_Required action_:
Show, from the entries below, every line in which "trong" appears.

_Records supplied_:
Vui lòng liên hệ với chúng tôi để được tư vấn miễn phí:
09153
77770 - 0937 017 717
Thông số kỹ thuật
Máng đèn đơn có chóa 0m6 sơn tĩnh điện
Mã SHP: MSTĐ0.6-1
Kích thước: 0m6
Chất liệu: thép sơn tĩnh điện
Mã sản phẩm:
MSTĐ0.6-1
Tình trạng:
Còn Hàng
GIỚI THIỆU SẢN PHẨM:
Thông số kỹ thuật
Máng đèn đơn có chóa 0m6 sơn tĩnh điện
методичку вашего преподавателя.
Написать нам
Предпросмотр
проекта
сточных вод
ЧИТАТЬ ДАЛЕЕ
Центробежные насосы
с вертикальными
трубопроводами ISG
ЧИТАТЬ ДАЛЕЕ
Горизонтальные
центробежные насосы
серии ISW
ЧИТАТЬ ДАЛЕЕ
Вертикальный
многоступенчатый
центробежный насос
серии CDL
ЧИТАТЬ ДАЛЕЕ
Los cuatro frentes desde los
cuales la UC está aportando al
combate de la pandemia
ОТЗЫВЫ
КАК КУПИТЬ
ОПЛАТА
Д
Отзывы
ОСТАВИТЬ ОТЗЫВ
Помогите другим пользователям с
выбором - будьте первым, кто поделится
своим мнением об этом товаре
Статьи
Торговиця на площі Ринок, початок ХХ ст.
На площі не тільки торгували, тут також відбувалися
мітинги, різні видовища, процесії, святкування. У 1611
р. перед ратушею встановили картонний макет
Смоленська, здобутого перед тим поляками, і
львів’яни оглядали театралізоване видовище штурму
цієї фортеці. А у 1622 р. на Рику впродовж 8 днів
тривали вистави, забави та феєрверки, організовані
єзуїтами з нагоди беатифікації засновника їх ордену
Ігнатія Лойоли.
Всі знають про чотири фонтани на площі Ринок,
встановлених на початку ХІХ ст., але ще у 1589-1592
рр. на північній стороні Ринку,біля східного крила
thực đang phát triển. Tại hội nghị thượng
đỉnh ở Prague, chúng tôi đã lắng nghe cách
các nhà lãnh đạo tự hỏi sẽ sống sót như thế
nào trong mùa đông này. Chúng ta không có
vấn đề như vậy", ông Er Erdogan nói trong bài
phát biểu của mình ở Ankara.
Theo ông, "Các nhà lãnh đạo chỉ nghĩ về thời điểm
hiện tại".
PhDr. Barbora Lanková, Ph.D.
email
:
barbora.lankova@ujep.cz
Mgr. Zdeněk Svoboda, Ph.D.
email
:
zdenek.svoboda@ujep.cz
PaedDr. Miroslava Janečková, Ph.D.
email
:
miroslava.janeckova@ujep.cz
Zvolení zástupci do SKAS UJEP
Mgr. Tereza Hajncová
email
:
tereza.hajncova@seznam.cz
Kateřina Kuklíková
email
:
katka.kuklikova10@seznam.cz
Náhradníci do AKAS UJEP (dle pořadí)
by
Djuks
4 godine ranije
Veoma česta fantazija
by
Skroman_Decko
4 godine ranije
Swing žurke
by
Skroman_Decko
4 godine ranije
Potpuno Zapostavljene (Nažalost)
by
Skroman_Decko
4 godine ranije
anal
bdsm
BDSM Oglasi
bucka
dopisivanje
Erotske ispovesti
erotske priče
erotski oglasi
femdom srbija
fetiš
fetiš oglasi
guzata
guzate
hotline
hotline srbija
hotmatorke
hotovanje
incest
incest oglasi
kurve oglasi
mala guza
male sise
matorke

_Solution to this task_:
nào trong mùa đông này. Chúng ta không có
vấn đề như vậy", ông Er Erdogan nói trong bài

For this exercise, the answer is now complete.